Young nature artist brings wildlife art back to life

Wildlife and nature artists are sometimes hard to find in today’s art scene. Then an artist like 25-year-old Joseph Koensgen emerges. With raw talent and passion, he is reviving the tradition of artists like Robert Bateman. Using acrylics, Koensgen paints highly realist nature and wildlife pieces, one of which won him the Manitoba Art Expo’s People’s Choice Award in 2009, making him the youngest ever recipient of the award.

Although people often mistake his style for photo realistic, he explained that, “If you [ . . . ] look closely at most of my paintings, what you would actually see [ . . . ] is a very loose style that is more about shape and lighting and texture than it is about high detail.” Indeed, Koensgen prefers to classify his artwork as “nature” art as opposed to “wildlife.”

“It is equally about wildlife and the natural settings around them, but I want to capture the whole thing,” said Koensgen.

Being out in nature and photographing animals in their natural habitat is what inspires Koensgen most.

“I know that sounds really cliché but [ . . . ] being out in the forest is actually what inspires me,” said Koensgen.

“He has a huge amount of talent. [ . . . ] It’s the detail and the life in the painting. You can have all the detail you like in a painting, but [ . . . ] if it doesn’t show some kind of exuberance then it’s not going to make it,” said Al Harris, Art Expo Manager, of Koensgen’s work.
“Well, his does both. He’s a very, very effective wildlife artist.”

About 10 years ago, Koensgen had the opportunity to meet his inspiration, Robert Bateman, and show him his work.

“He instantly enjoyed it,” said Koensgen. “He told me, [ . . . ] ‘Well I can see you have some real talent.’ That was a very inspirational moment. [ . . . ] To have your inspirational artist tell you that your artwork is good and he likes it. Man, that was just great.”

Koensgen’s painting of a blue jay, titled “Everblue,” is what won him the People’s Choice Award.
“That spruce tree was too realistic,” Harris laughs. “I mean it was really amazing. [ . . . ] I saw an image of his work and [ . . . ] thought the technique here is so good that I just could hardly believe that this is actually painted.”

Harris continued: “Most of our people who have won the show [ . . . ] have been painting [ . . . ] for 25 or 30 years and here’s a guy that comes along and he can come up with the calibre of this work.
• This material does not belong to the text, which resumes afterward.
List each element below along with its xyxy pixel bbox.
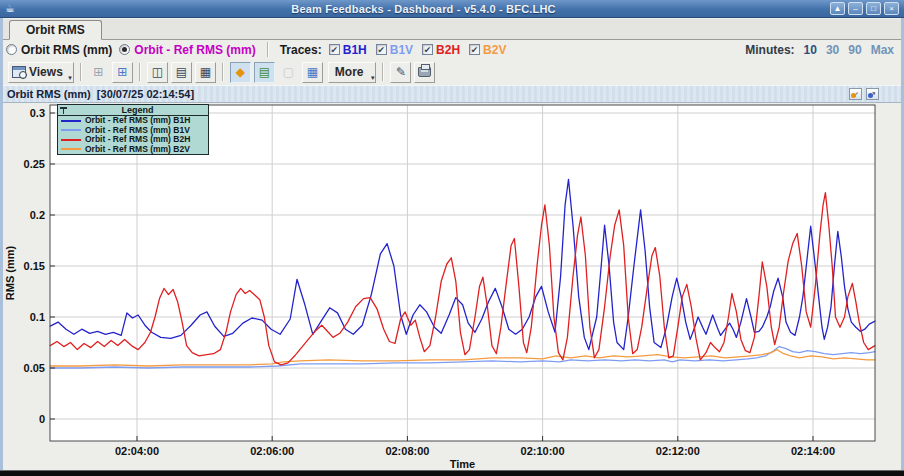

It’s absolutely outstanding.”

“I was quite humbled by the whole experience. [ . . . ] There was a really nice reception to my artwork,” said Koensgen.

Along with working on a piece he will be submitting to the Ducks Unlimited National Art Portfolio, Koensgen recently completed a painting of a peregrine falcon, which he had the opportunity to observe and photograph from a falconer who lives just outside the city.
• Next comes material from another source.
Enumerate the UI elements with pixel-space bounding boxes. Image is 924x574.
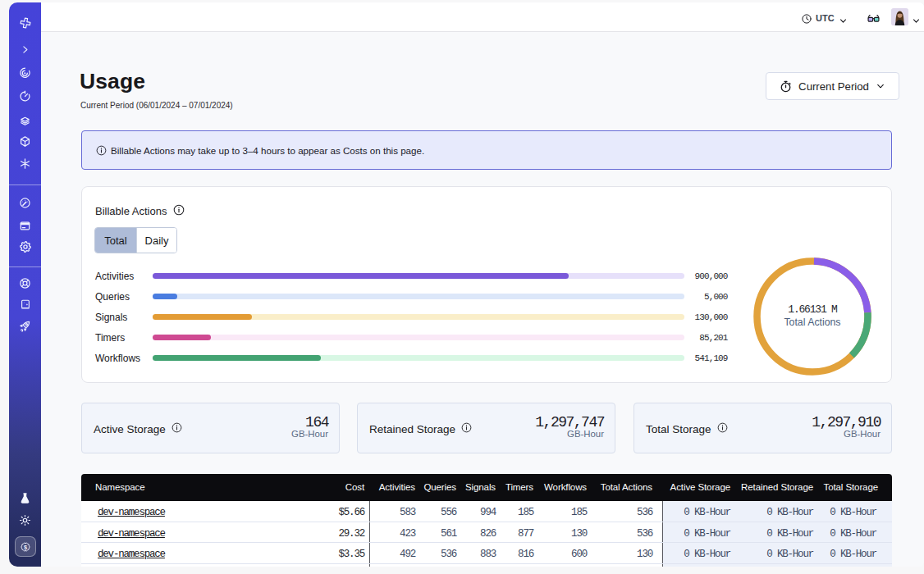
- svg-text:$: $: [24, 543, 28, 550]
Koensgen hopes to paint full-time and wants his work to contribute to organizations and causes that help support wildlife and sustain ecosystems. He plans to take part in an upcoming juried art show put on by the Red River Ex and also The Manitoba Society Art Show in the spring. He has also donated an original framed painting, titled “Chickadee” for a benefit concert and silent auction, “Healing Haiti,” to be held at The Academy, April 21.